**Problem details:** All of the entries are to be restated word for word.

*** Opening Data extracts ***

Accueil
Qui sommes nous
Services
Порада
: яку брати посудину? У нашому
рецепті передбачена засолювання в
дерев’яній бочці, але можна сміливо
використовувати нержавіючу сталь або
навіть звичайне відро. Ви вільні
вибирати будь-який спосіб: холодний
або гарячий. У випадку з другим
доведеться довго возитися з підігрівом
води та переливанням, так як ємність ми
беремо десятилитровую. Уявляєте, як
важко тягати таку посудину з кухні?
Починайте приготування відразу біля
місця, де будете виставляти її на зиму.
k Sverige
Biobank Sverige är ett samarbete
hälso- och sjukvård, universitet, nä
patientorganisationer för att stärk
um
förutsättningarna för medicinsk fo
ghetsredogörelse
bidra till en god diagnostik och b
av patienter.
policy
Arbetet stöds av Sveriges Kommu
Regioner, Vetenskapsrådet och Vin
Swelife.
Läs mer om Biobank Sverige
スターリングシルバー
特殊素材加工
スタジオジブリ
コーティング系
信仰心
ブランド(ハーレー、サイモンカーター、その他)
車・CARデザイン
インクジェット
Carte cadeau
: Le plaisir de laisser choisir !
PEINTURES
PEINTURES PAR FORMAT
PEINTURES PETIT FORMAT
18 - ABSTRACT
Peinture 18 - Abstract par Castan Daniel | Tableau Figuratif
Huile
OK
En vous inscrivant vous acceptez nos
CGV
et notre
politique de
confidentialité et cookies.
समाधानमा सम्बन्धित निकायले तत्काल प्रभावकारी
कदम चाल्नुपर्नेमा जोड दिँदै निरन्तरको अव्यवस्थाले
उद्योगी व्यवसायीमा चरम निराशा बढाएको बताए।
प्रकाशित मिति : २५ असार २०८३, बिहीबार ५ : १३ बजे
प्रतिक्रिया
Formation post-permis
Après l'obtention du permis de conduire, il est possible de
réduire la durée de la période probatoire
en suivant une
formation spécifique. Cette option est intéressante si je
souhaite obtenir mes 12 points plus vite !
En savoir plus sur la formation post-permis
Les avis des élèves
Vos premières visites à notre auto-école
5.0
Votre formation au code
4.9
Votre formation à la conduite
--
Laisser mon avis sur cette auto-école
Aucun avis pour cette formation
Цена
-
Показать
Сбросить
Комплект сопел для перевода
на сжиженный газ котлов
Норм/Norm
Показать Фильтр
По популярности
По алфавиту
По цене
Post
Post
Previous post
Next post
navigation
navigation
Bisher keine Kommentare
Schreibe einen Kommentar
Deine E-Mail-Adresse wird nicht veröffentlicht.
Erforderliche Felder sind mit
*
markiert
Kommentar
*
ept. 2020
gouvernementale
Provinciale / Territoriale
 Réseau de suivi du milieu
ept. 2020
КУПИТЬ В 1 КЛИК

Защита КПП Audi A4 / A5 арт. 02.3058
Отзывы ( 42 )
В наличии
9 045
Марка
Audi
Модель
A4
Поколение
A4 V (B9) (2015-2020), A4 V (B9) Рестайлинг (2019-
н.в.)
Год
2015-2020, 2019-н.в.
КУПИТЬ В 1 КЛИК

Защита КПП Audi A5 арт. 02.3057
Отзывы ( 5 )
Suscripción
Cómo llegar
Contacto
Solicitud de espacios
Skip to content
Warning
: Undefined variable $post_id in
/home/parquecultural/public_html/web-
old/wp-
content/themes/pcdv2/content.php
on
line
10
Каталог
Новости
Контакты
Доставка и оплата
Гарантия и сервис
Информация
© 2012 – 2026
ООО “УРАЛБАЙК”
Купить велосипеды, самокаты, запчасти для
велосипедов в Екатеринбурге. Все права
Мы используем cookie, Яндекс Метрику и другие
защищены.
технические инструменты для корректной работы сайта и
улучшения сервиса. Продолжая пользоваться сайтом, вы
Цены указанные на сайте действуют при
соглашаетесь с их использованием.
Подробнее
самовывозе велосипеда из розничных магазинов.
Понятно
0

*** Closing Data extracts ***

**Task answer:**
Accueil
Qui sommes nous
Services
Порада
: яку брати посудину? У нашому
рецепті передбачена засолювання в
дерев’яній бочці, але можна сміливо
використовувати нержавіючу сталь або
навіть звичайне відро. Ви вільні
вибирати будь-який спосіб: холодний
або гарячий. У випадку з другим
доведеться довго возитися з підігрівом
води та переливанням, так як ємність ми
беремо десятилитровую. Уявляєте, як
важко тягати таку посудину з кухні?
Починайте приготування відразу біля
місця, де будете виставляти її на зиму.
k Sverige
Biobank Sverige är ett samarbete
hälso- och sjukvård, universitet, nä
patientorganisationer för att stärk
um
förutsättningarna för medicinsk fo
ghetsredogörelse
bidra till en god diagnostik och b
av patienter.
policy
Arbetet stöds av Sveriges Kommu
Regioner, Vetenskapsrådet och Vin
Swelife.
Läs mer om Biobank Sverige
スターリングシルバー
特殊素材加工
スタジオジブリ
コーティング系
信仰心
ブランド(ハーレー、サイモンカーター、その他)
車・CARデザイン
インクジェット
Carte cadeau
: Le plaisir de laisser choisir !
PEINTURES
PEINTURES PAR FORMAT
PEINTURES PETIT FORMAT
18 - ABSTRACT
Peinture 18 - Abstract par Castan Daniel | Tableau Figuratif
Huile
OK
En vous inscrivant vous acceptez nos
CGV
et notre
politique de
confidentialité et cookies.
समाधानमा सम्बन्धित निकायले तत्काल प्रभावकारी
कदम चाल्नुपर्नेमा जोड दिँदै निरन्तरको अव्यवस्थाले
उद्योगी व्यवसायीमा चरम निराशा बढाएको बताए।
प्रकाशित मिति : २५ असार २०८३, बिहीबार ५ : १३ बजे
प्रतिक्रिया
Formation post-permis
Après l'obtention du permis de conduire, il est possible de
réduire la durée de la période probatoire
en suivant une
formation spécifique. Cette option est intéressante si je
souhaite obtenir mes 12 points plus vite !
En savoir plus sur la formation post-permis
Les avis des élèves
Vos premières visites à notre auto-école
5.0
Votre formation au code
4.9
Votre formation à la conduite
--
Laisser mon avis sur cette auto-école
Aucun avis pour cette formation
Цена
-
Показать
Сбросить
Комплект сопел для перевода
на сжиженный газ котлов
Норм/Norm
Показать Фильтр
По популярности
По алфавиту
По цене
Post
Post
Previous post
Next post
navigation
navigation
Bisher keine Kommentare
Schreibe einen Kommentar
Deine E-Mail-Adresse wird nicht veröffentlicht.
Erforderliche Felder sind mit
*
markiert
Kommentar
*
ept. 2020
gouvernementale
Provinciale / Territoriale
 Réseau de suivi du milieu
ept. 2020
КУПИТЬ В 1 КЛИК

Защита КПП Audi A4 / A5 арт. 02.3058
Отзывы ( 42 )
В наличии
9 045
Марка
Audi
Модель
A4
Поколение
A4 V (B9) (2015-2020), A4 V (B9) Рестайлинг (2019-
н.в.)
Год
2015-2020, 2019-н.в.
КУПИТЬ В 1 КЛИК

Защита КПП Audi A5 арт. 02.3057
Отзывы ( 5 )
Suscripción
Cómo llegar
Contacto
Solicitud de espacios
Skip to content
Warning
: Undefined variable $post_id in
/home/parquecultural/public_html/web-
old/wp-
content/themes/pcdv2/content.php
on
line
10
Каталог
Новости
Контакты
Доставка и оплата
Гарантия и сервис
Информация
© 2012 – 2026
ООО “УРАЛБАЙК”
Купить велосипеды, самокаты, запчасти для
велосипедов в Екатеринбурге. Все права
Мы используем cookie, Яндекс Метрику и другие
защищены.
технические инструменты для корректной работы сайта и
улучшения сервиса. Продолжая пользоваться сайтом, вы
Цены указанные на сайте действуют при
соглашаетесь с их использованием.
Подробнее
самовывозе велосипеда из розничных магазинов.
Понятно
0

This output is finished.